**Exercise brief:**
Repeat the data exactly as given below, dropping every picture.

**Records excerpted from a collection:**
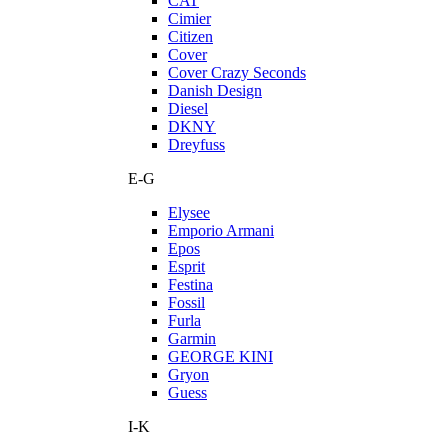
CAT
Cimier
Citizen
Cover
Cover Crazy Seconds
Danish Design
Diesel
DKNY
Dreyfuss
E-G
Elysee
Emporio Armani
Epos
Esprit
Festina
Fossil
Furla
Garmin
GEORGE KINI
Gryon
Guess
I-K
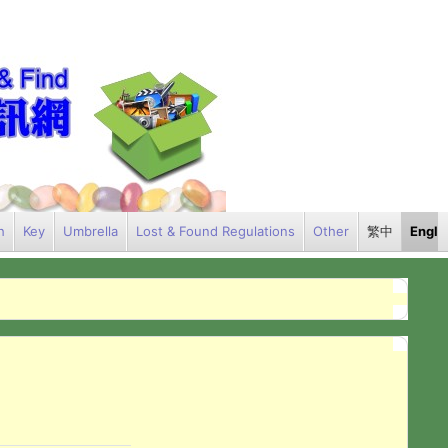
h
Key
Umbrella
Lost & Found Regulations
Other
繁中
Engli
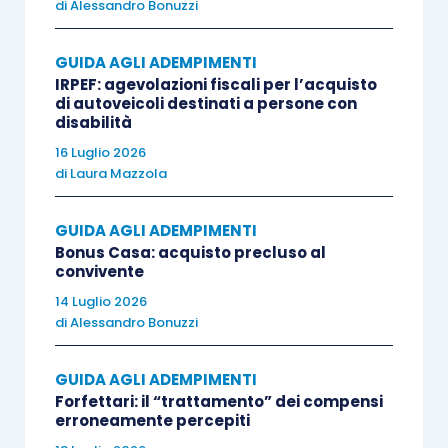
dell’attività e, quindi, risulta pari a 500.000 euro ×
di
Alessandro Bonuzzi
334/365 =
457.534,25 euro
.
GUIDA AGLI ADEMPIMENTI
IRPEF: agevolazioni fiscali per l’acquisto
Pertanto, se nel corso del 2023 l’impresa in
di autoveicoli destinati a persone con
disabilità
contabilità semplificata:
16 Luglio 2026
di
Laura Mazzola
realizza ricavi per un ammontare
non
superiore a euro 457.534,25
, potrà
GUIDA AGLI ADEMPIMENTI
adottare la contabilità semplificata e,
Bonus Casa: acquisto precluso al
convivente
quindi, applicare il regime per cassa
anche nel 2024
;
14 Luglio 2026
di
Alessandro Bonuzzi
realizza ricavi per un ammontare
superiore a euro 457.534,25
, per il 2023
GUIDA AGLI ADEMPIMENTI
resta applicabile la contabilità
Forfettari: il “trattamento” dei compensi
semplificata, nonché il regime per cassa,
erroneamente percepiti
ma
dal 2024 dovrà applicare il regime di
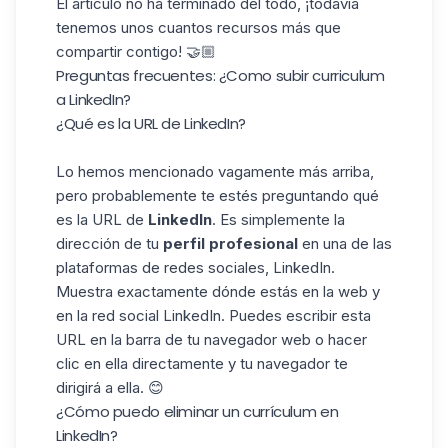
El artículo no ha terminado del todo, ¡todavía
tenemos unos cuantos recursos más que
compartir contigo! 🤝🏼
Preguntas frecuentes: ¿Como subir curriculum
a LinkedIn?
¿Qué es la URL de LinkedIn?
Lo hemos mencionado vagamente más arriba,
pero probablemente te estés preguntando qué
es la URL de
LinkedIn
. Es simplemente la
dirección de tu
perfil profesional
en una de las
plataformas de redes sociales, LinkedIn.
Muestra exactamente dónde estás en la web y
en la red social LinkedIn. Puedes escribir esta
URL en la barra de tu navegador web o hacer
clic en ella directamente y tu navegador te
dirigirá a ella. 😊
¿Cómo puedo eliminar un currículum en
LinkedIn?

**Your response:**
CAT
Cimier
Citizen
Cover
Cover Crazy Seconds
Danish Design
Diesel
DKNY
Dreyfuss
E-G
Elysee
Emporio Armani
Epos
Esprit
Festina
Fossil
Furla
Garmin
GEORGE KINI
Gryon
Guess
I-K
h
Key
Umbrella
Lost & Found Regulations
Other
繁中
Engli
dell’attività e, quindi, risulta pari a 500.000 euro ×
di
Alessandro Bonuzzi
334/365 =
457.534,25 euro
.
GUIDA AGLI ADEMPIMENTI
IRPEF: agevolazioni fiscali per l’acquisto
Pertanto, se nel corso del 2023 l’impresa in
di autoveicoli destinati a persone con
disabilità
contabilità semplificata:
16 Luglio 2026
di
Laura Mazzola
realizza ricavi per un ammontare
non
superiore a euro 457.534,25
, potrà
GUIDA AGLI ADEMPIMENTI
adottare la contabilità semplificata e,
Bonus Casa: acquisto precluso al
convivente
quindi, applicare il regime per cassa
anche nel 2024
;
14 Luglio 2026
di
Alessandro Bonuzzi
realizza ricavi per un ammontare
superiore a euro 457.534,25
, per il 2023
GUIDA AGLI ADEMPIMENTI
resta applicabile la contabilità
Forfettari: il “trattamento” dei compensi
semplificata, nonché il regime per cassa,
erroneamente percepiti
ma
dal 2024 dovrà applicare il regime di
El artículo no ha terminado del todo, ¡todavía
tenemos unos cuantos recursos más que
compartir contigo! 🤝🏼
Preguntas frecuentes: ¿Como subir curriculum
a LinkedIn?
¿Qué es la URL de LinkedIn?
Lo hemos mencionado vagamente más arriba,
pero probablemente te estés preguntando qué
es la URL de
LinkedIn
. Es simplemente la
dirección de tu
perfil profesional
en una de las
plataformas de redes sociales, LinkedIn.
Muestra exactamente dónde estás en la web y
en la red social LinkedIn. Puedes escribir esta
URL en la barra de tu navegador web o hacer
clic en ella directamente y tu navegador te
dirigirá a ella. 😊
¿Cómo puedo eliminar un currículum en
LinkedIn?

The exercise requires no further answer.